> **Record excerpts**:
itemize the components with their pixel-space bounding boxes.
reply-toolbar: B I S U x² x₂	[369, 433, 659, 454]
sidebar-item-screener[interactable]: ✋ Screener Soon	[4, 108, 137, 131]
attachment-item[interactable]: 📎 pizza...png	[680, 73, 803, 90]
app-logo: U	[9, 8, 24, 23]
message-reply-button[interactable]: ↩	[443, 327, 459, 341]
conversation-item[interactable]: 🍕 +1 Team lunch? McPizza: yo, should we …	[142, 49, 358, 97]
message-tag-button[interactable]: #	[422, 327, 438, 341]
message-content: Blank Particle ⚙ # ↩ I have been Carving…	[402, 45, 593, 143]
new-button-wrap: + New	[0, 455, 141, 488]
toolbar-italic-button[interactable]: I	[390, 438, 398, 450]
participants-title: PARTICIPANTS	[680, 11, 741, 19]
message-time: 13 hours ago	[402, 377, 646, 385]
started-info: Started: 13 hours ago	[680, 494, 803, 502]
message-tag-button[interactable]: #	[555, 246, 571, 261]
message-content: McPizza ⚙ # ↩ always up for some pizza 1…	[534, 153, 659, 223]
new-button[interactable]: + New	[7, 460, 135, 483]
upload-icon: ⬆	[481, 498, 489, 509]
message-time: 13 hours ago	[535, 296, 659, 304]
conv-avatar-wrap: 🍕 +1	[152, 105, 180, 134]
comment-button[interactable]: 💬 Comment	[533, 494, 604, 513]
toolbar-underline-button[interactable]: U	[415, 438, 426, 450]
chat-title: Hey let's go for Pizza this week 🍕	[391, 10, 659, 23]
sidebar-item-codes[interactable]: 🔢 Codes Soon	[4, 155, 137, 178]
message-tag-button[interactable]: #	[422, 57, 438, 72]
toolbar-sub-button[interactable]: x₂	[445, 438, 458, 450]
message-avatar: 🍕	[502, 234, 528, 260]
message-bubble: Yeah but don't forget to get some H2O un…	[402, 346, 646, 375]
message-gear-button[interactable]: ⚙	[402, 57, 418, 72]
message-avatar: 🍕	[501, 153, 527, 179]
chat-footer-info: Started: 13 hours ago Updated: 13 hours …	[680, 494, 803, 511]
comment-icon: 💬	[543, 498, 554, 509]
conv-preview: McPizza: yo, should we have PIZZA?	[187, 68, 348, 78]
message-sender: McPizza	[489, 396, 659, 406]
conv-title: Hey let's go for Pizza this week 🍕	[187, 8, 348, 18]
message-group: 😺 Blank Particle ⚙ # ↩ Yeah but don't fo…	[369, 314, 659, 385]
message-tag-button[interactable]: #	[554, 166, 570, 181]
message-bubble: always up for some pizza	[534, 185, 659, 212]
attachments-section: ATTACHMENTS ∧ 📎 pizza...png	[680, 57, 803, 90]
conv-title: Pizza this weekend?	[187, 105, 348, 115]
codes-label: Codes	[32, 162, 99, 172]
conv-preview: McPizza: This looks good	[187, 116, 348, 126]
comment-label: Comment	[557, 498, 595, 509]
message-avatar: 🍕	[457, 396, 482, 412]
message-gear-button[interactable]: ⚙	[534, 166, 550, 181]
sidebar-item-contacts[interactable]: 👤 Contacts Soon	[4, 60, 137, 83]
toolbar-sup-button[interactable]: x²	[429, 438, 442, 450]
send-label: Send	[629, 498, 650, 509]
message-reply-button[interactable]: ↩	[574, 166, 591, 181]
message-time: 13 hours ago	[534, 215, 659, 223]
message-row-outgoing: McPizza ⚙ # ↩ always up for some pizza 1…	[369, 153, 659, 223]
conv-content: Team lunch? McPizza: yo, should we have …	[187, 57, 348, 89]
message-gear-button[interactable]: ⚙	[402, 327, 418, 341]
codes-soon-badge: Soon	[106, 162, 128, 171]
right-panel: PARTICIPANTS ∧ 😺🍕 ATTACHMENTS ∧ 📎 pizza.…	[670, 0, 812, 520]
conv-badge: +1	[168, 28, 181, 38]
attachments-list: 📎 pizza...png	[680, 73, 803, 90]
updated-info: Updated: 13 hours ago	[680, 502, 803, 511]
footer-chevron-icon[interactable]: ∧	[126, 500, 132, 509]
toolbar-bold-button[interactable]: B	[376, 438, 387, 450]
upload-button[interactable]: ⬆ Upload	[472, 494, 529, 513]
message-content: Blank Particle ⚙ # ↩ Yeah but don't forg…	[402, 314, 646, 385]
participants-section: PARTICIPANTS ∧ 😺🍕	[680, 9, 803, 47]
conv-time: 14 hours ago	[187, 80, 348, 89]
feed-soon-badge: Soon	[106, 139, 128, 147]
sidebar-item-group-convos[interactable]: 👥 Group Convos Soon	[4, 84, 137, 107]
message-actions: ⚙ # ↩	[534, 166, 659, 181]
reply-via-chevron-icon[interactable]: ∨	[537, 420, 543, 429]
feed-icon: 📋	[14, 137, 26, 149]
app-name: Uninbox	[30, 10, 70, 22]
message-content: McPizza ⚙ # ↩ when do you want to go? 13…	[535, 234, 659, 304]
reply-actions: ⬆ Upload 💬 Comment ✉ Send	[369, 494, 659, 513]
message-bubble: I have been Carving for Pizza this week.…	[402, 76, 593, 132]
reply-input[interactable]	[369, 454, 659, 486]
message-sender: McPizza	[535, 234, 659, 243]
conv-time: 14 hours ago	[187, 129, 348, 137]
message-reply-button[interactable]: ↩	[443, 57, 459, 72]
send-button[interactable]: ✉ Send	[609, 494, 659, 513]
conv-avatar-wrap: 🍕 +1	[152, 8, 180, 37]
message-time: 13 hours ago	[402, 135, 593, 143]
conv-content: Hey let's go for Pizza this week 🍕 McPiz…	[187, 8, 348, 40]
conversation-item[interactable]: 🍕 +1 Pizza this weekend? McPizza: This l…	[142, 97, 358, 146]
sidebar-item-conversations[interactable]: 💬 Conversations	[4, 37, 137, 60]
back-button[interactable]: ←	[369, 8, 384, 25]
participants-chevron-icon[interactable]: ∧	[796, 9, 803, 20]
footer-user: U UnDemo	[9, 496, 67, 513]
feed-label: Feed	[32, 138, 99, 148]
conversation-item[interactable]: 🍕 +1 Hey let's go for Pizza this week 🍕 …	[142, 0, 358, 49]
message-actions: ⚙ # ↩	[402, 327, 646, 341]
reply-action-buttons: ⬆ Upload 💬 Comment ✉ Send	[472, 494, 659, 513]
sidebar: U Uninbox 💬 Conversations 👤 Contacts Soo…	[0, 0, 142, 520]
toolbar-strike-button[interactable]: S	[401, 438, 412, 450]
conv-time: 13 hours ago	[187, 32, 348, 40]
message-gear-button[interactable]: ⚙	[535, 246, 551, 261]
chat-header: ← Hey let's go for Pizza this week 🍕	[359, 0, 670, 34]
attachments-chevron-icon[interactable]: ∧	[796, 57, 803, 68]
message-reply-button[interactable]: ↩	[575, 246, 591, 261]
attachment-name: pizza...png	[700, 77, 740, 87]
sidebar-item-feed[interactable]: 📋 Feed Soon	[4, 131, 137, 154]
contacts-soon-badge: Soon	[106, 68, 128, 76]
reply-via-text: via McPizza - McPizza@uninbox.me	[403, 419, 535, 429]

> **Description of the task**:
Of the lines above, copy each that contains "lunch".

> **Reply**:
conversation-item[interactable]: 🍕 +1 Team lunch? McPizza: yo, should we …	[142, 49, 358, 97]
conv-content: Team lunch? McPizza: yo, should we have …	[187, 57, 348, 89]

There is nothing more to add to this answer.